**What you have to do:**
The response has to reproduce all entries exactly while excluding their pictures.

**Dataset extract:**
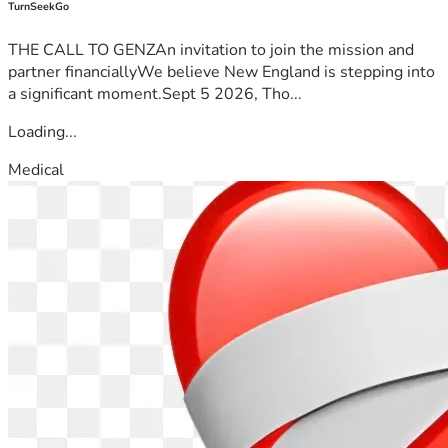
TurnSeekGo
THE CALL TO GENZAn invitation to join the mission and
partner financiallyWe believe New England is stepping into
a significant moment.Sept 5 2026, Tho...
Loading...
Medical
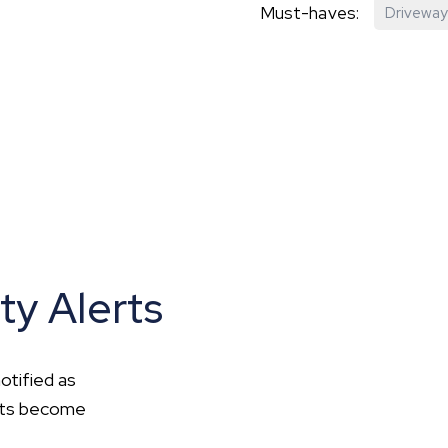
Must-haves:
Driveway
hip?
vices
ty Alerts
otified as
ents become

**Written reply:**
TurnSeekGo
THE CALL TO GENZAn invitation to join the mission and
partner financiallyWe believe New England is stepping into
a significant moment.Sept 5 2026, Tho...
Loading...
Medical
Must-haves:
Driveway
hip?
vices
ty Alerts
otified as
ents become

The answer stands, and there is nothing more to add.